What to do: Within the material below, filter for lines that hold the word "przestępstwa".

Exercise materials:

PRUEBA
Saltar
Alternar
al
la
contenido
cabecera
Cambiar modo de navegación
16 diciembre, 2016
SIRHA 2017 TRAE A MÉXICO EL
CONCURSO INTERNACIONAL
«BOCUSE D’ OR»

...

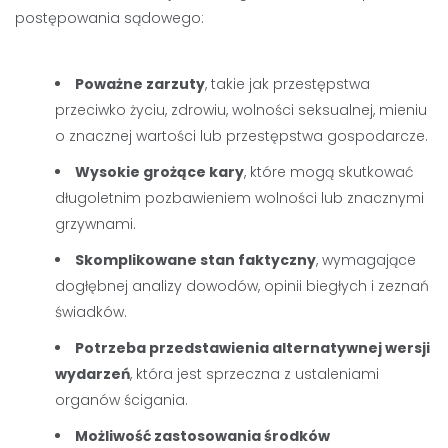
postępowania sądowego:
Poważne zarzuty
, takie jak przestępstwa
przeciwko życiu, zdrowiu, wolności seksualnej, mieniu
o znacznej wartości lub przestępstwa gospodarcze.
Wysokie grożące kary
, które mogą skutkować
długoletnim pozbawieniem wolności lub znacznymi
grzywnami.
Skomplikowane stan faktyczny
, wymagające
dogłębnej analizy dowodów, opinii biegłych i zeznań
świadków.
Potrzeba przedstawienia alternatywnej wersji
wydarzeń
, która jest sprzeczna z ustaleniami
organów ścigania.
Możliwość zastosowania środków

Answer space:
, takie jak przestępstwa
o znacznej wartości lub przestępstwa gospodarcze.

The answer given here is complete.